[ENTRIES SHOWN — start]
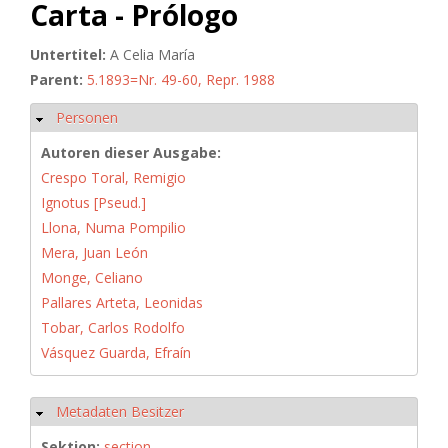
Carta - Prólogo
Untertitel:
A Celia María
Parent:
5.1893=Nr. 49-60, Repr. 1988
Personen
Ausblenden
Autoren dieser Ausgabe:
Crespo Toral, Remigio
Ignotus [Pseud.]
Llona, Numa Pompilio
Mera, Juan León
Monge, Celiano
Pallares Arteta, Leonidas
Tobar, Carlos Rodolfo
Vásquez Guarda, Efraín
Metadaten Besitzer
Ausblenden
Sektion:
section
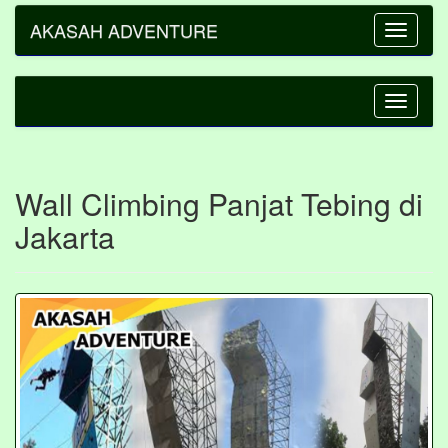
AKASAH ADVENTURE
Toggle
navigatio
Toggle
navigatio
Wall Climbing Panjat Tebing di
Jakarta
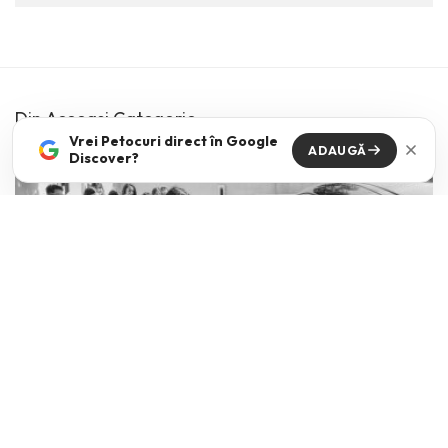
Din Aceeasi Categorie
Vrei Petocuri direct în Google
ADAUGĂ
Discover?
The kids are all right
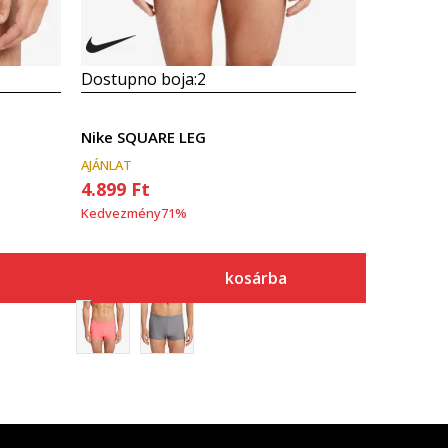
Dostupno boja:
2
Nike SQUARE LEG
AJÁNLAT
4.899
Ft
Kedvezmény
71
%
kosárba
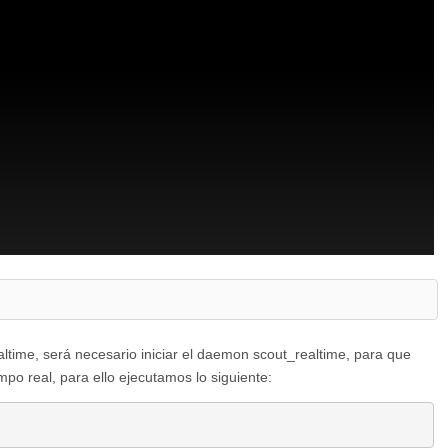
ltime, será necesario iniciar el daemon scout_realtime, para que
mpo real, para ello ejecutamos lo siguiente:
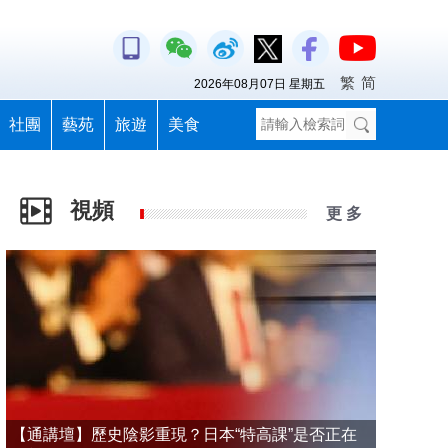
繁
简
2026年08月07日 星期五
社團
藝苑
旅遊
美食
視頻
更 多
【通講壇】歷史陰影重現？日本“特高課”是否正在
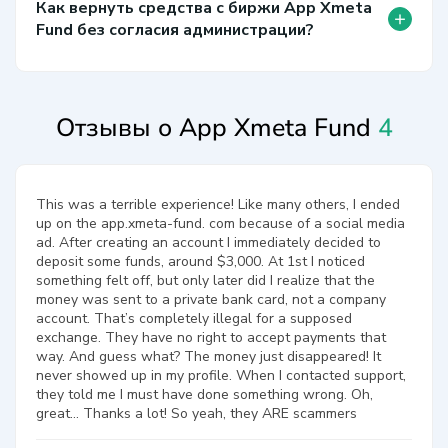
Как вернуть средства с биржи App Xmeta
+
Fund без согласия администрации?
Отзывы о App Xmeta Fund
4
This was a terrible experience! Like many others, I ended
up on the app.xmeta-fund. com because of a social media
ad. After creating an account I immediately decided to
deposit some funds, around $3,000. At 1st I noticed
something felt off, but only later did I realize that the
money was sent to a private bank card, not a company
account. That’s completely illegal for a supposed
exchange. They have no right to accept payments that
way. And guess what? The money just disappeared! It
never showed up in my profile. When I contacted support,
they told me I must have done something wrong. Oh,
great... Thanks a lot! So yeah, they ARE scammers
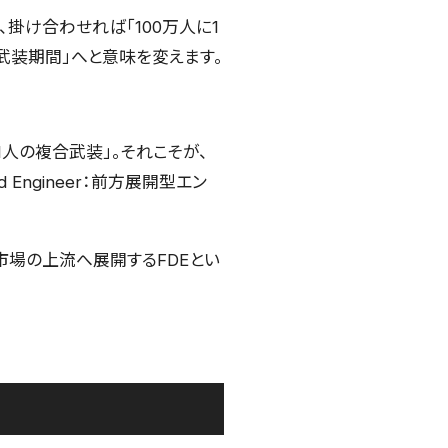
、掛け合わせれば「100万人に1
武装期間」へと意味を変えます。
1人の複合武装」。それこそが、
 Engineer：前方展開型エン
市場の上流へ展開するFDEとい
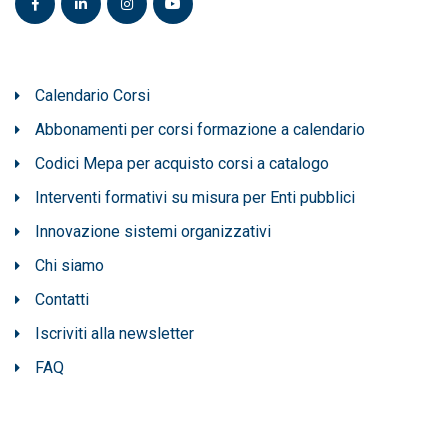
Calendario Corsi
Abbonamenti per corsi formazione a calendario
Codici Mepa per acquisto corsi a catalogo
Interventi formativi su misura per Enti pubblici
Innovazione sistemi organizzativi
Chi siamo
Contatti
Iscriviti alla newsletter
FAQ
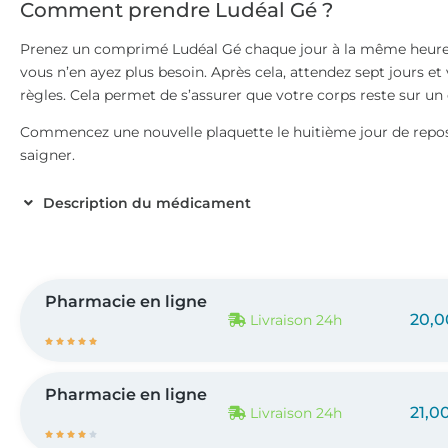
Comment prendre Ludéal Gé ?
Prenez un comprimé Ludéal Gé chaque jour à la même heure, 
vous n’en ayez plus besoin. Après cela, attendez sept jours 
règles. Cela permet de s’assurer que votre corps reste sur un 
Commencez une nouvelle plaquette le huitième jour de repo
saigner.
Description du médicament
Pharmacie en ligne
20,0
Livraison 24h





Pharmacie en ligne
21,0
Livraison 24h





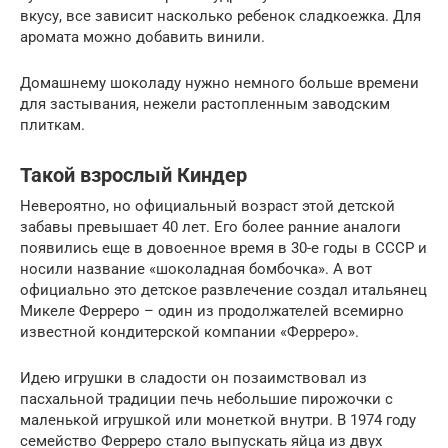
вкусу, все зависит насколько ребенок сладкоежка. Для
аромата можно добавить винили.
Домашнему шоколаду нужно немного больше времени
для застывания, нежели растопленным заводским
плиткам.
Такой взрослый Киндер
Невероятно, но официальный возраст этой детской
забавы превышает 40 лет. Его более ранние аналоги
появились еще в довоенное время в 30-е годы в СССР и
носили название «шоколадная бомбочка». А вот
официально это детское развлечение создал итальянец
Микеле Ферреро – один из продолжателей всемирно
известной кондитерской компании «Ферреро».
Идею игрушки в сладости он позаимствовал из
пасхальной традиции печь небольшие пирожочки с
маленькой игрушкой или монеткой внутри. В 1974 году
семейство Ферреро стало выпускать яйца из двух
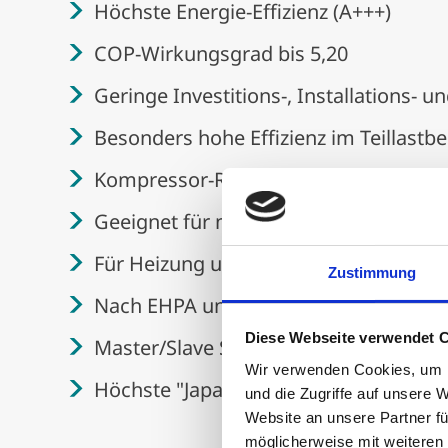
Höchste Energie-Effizienz (A+++)
COP-Wirkungsgrad bis 5,20
Geringe Investitions-, Installations- 
Besonders hohe Effizienz im Teillastbe
Kompressor-Regelbereich 10 bis 100%
Geeignet für monovalentes Heizen
Für Heizung und Brauchwasser-Berei
Zustimmung
Nach EHPA und KEYMARK zertifizierte 
Diese Webseite verwendet 
Master/Slave Steuerung für bis zu 8 
Wir verwenden Cookies, um I
Höchste "Japan-designed & Europe-ma
und die Zugriffe auf unsere 
Website an unsere Partner fü
möglicherweise mit weiteren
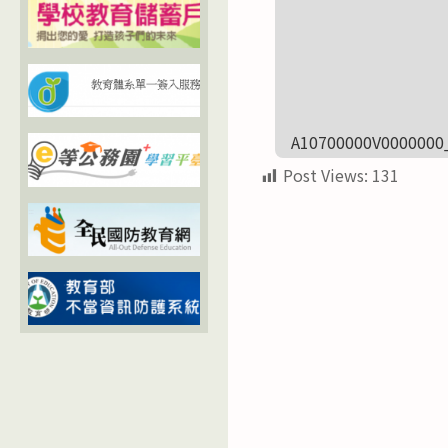
A10700000V0000000
Post Views:
131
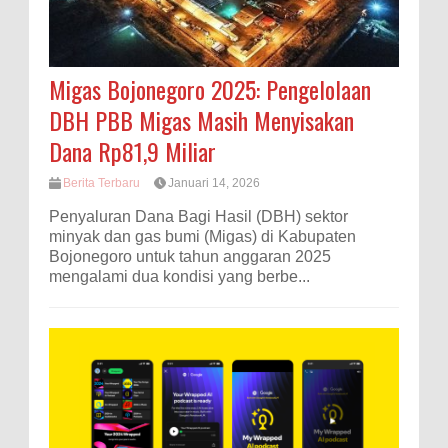
Migas Bojonegoro 2025: Pengelolaan
DBH PBB Migas Masih Menyisakan
Dana Rp81,9 Miliar
Berita Terbaru
Januari 14, 2026
Penyaluran Dana Bagi Hasil (DBH) sektor
minyak dan gas bumi (Migas) di Kabupaten
Bojonegoro untuk tahun anggaran 2025
mengalami dua kondisi yang berbe...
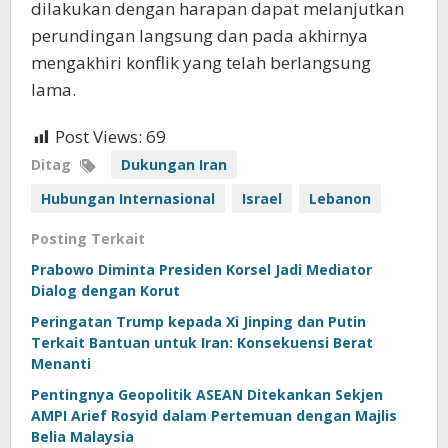
dilakukan dengan harapan dapat melanjutkan
perundingan langsung dan pada akhirnya
mengakhiri konflik yang telah berlangsung
lama.
Post Views:
69
Ditag
Dukungan Iran
Hubungan Internasional
Israel
Lebanon
Posting Terkait
Prabowo Diminta Presiden Korsel Jadi Mediator
Dialog dengan Korut
Peringatan Trump kepada Xi Jinping dan Putin
Terkait Bantuan untuk Iran: Konsekuensi Berat
Menanti
Pentingnya Geopolitik ASEAN Ditekankan Sekjen
AMPI Arief Rosyid dalam Pertemuan dengan Majlis
Belia Malaysia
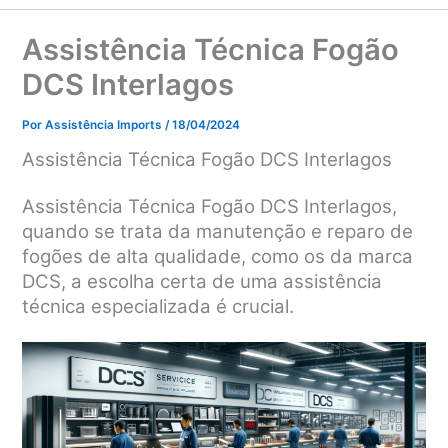
Assistência Técnica Fogão
DCS Interlagos
Por
Assistência Imports
/
18/04/2024
Assistência Técnica Fogão DCS Interlagos
Assistência Técnica Fogão DCS Interlagos,
quando se trata da manutenção e reparo de
fogões de alta qualidade, como os da marca
DCS, a escolha certa de uma assistência
técnica especializada é crucial.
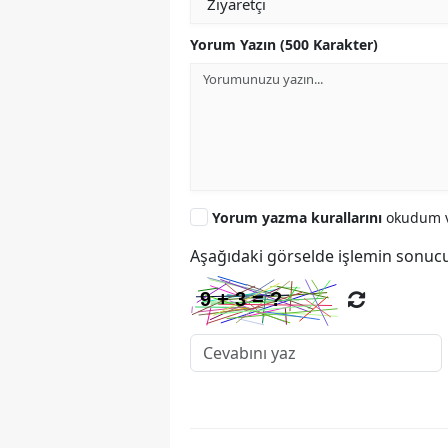
Yorum Yazın (500 Karakter)
Yorum yazma kurallarını
okudum v
Aşağıdaki görselde işlemin sonucu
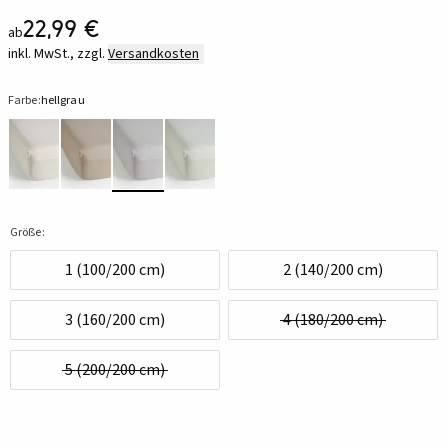
22,99 €
ab
inkl. MwSt., zzgl.
Versandkosten
Farbe:
hellgrau
Größe:
1 (100/200 cm)
2 (140/200 cm)
3 (160/200 cm)
4 (180/200 cm)
5 (200/200 cm)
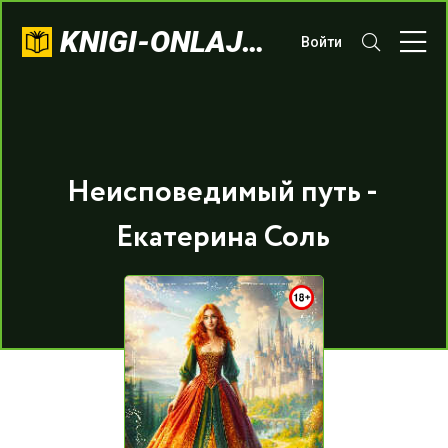
KNIGI-ONLAJN.COM
Войти
Неисповедимый путь -
Екатерина Соль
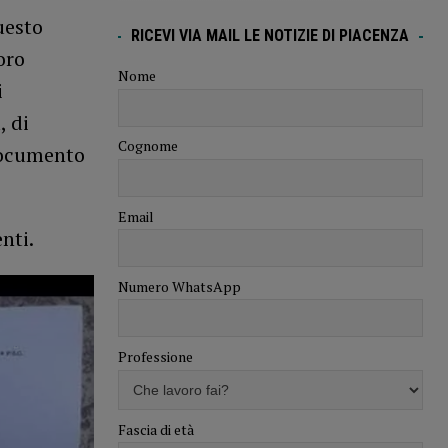
uesto
RICEVI VIA MAIL LE NOTIZIE DI PIACENZA
oro
Nome
i
, di
Cognome
documento
Email
nti.
Numero WhatsApp
Professione
Fascia di età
[ENTRIES SHOWN — finish]
(WHAT TO DO):
Once the pictures are set aside, repeat the remaining data word for word.

(EXERCISE RESPONSE):
Carta - Prólogo
Untertitel:
A Celia María
Parent:
5.1893=Nr. 49-60, Repr. 1988
Personen
Ausblenden
Autoren dieser Ausgabe:
Crespo Toral, Remigio
Ignotus [Pseud.]
Llona, Numa Pompilio
Mera, Juan León
Monge, Celiano
Pallares Arteta, Leonidas
Tobar, Carlos Rodolfo
Vásquez Guarda, Efraín
Metadaten Besitzer
Ausblenden
Sektion:
section
AKASAH ADVENTURE
Toggle
navigatio
Toggle
navigatio
Wall Climbing Panjat Tebing di
Jakarta
Din Aceeasi Categorie
Vrei Petocuri direct în Google
ADAUGĂ
Discover?
The kids are all right
Dostupno boja:
2
Nike SQUARE LEG
AJÁNLAT
4.899
Ft
Kedvezmény
71
%
kosárba
ltime, será necesario iniciar el daemon scout_realtime, para que
mpo real, para ello ejecutamos lo siguiente:
繁
简
2026年08月07日 星期五
社團
藝苑
旅遊
美食
視頻
更 多
【通講壇】歷史陰影重現？日本“特高課”是否正在
Как вернуть средства с биржи App Xmeta
+
Fund без согласия администрации?
Отзывы о App Xmeta Fund
4
This was a terrible experience! Like many others, I ended
up on the app.xmeta-fund. com because of a social media
ad. After creating an account I immediately decided to
deposit some funds, around $3,000. At 1st I noticed
something felt off, but only later did I realize that the
money was sent to a private bank card, not a company
account. That’s completely illegal for a supposed
exchange. They have no right to accept payments that
way. And guess what? The money just disappeared! It
never showed up in my profile. When I contacted support,
they told me I must have done something wrong. Oh,
great... Thanks a lot! So yeah, they ARE scammers
、掛け合わせれば「100万人に1
武装期間」へと意味を変えます。
1人の複合武装」。それこそが、
 Engineer：前方展開型エン
市場の上流へ展開するFDEとい
Calendario Corsi
Abbonamenti per corsi formazione a calendario
Codici Mepa per acquisto corsi a catalogo
Interventi formativi su misura per Enti pubblici
Innovazione sistemi organizzativi
Chi siamo
Contatti
Iscriviti alla newsletter
FAQ
Comment prendre Ludéal Gé ?
Prenez un comprimé Ludéal Gé chaque jour à la même heure, 
vous n’en ayez plus besoin. Après cela, attendez sept jours 
règles. Cela permet de s’assurer que votre corps reste sur un 
Commencez une nouvelle plaquette le huitième jour de repo
saigner.
Description du médicament
Pharmacie en ligne
20,0
Livraison 24h





Pharmacie en ligne
21,0
Livraison 24h





вкусу, все зависит насколько ребенок сладкоежка. Для
аромата можно добавить винили.
Домашнему шоколаду нужно немного больше времени
для застывания, нежели растопленным заводским
плиткам.
Такой взрослый Киндер
Невероятно, но официальный возраст этой детской
забавы превышает 40 лет. Его более ранние аналоги
появились еще в довоенное время в 30-е годы в СССР и
носили название «шоколадная бомбочка». А вот
официально это детское развлечение создал итальянец
Микеле Ферреро – один из продолжателей всемирно
известной кондитерской компании «Ферреро».
Идею игрушки в сладости он позаимствовал из
пасхальной традиции печь небольшие пирожочки с
маленькой игрушкой или монеткой внутри. В 1974 году
семейство Ферреро стало выпускать яйца из двух
Höchste Energie-Effizienz (A+++)
COP-Wirkungsgrad bis 5,20
Geringe Investitions-, Installations- 
Besonders hohe Effizienz im Teillastbe
Kompressor-Regelbereich 10 bis 100%
Geeignet für monovalentes Heizen
Für Heizung und Brauchwasser-Berei
Zustimmung
Nach EHPA und KEYMARK zertifizierte 
Diese Webseite verwendet 
Master/Slave Steuerung für bis zu 8 
Wir verwenden Cookies, um I
Höchste "Japan-designed & Europe-ma
und die Zugriffe auf unsere 
Website an unsere Partner fü
möglicherweise mit weiteren
A10700000V0000000
Post Views:
131
Migas Bojonegoro 2025: Pengelolaan
DBH PBB Migas Masih Menyisakan
Dana Rp81,9 Miliar
Berita Terbaru
Januari 14, 2026
Penyaluran Dana Bagi Hasil (DBH) sektor
minyak dan gas bumi (Migas) di Kabupaten
Bojonegoro untuk tahun anggaran 2025
mengalami dua kondisi yang berbe...
dilakukan dengan harapan dapat melanjutkan
perundingan langsung dan pada akhirnya
mengakhiri konflik yang telah berlangsung
lama.
Post Views:
69
Ditag
Dukungan Iran
Hubungan Internasional
Israel
Lebanon
Posting Terkait
Prabowo Diminta Presiden Korsel Jadi Mediator
Dialog dengan Korut
Peringatan Trump kepada Xi Jinping dan Putin
Terkait Bantuan untuk Iran: Konsekuensi Berat
Menanti
Pentingnya Geopolitik ASEAN Ditekankan Sekjen
AMPI Arief Rosyid dalam Pertemuan dengan Majlis
Belia Malaysia
Assistência Técnica Fogão
DCS Interlagos
Por
Assistência Imports
/
18/04/2024
Assistência Técnica Fogão DCS Interlagos
Assistência Técnica Fogão DCS Interlagos,
quando se trata da manutenção e reparo de
fogões de alta qualidade, como os da marca
DCS, a escolha certa de uma assistência
técnica especializada é crucial.
Yorum Yazın (500 Karakter)
Yorum yazma kurallarını
okudum v
Aşağıdaki görselde işlemin sonucu
22,99 €
ab
inkl. MwSt., zzgl.
Versandkosten
Farbe:
hellgrau
Größe:
1 (100/200 cm)
2 (140/200 cm)
3 (160/200 cm)
4 (180/200 cm)
5 (200/200 cm)
KNIGI-ONLAJN.COM
Войти
Неисповедимый путь -
Екатерина Соль
uesto
RICEVI VIA MAIL LE NOTIZIE DI PIACENZA
oro
Nome
i
, di
Cognome
documento
Email
nti.
Numero WhatsApp
Professione
Fascia di età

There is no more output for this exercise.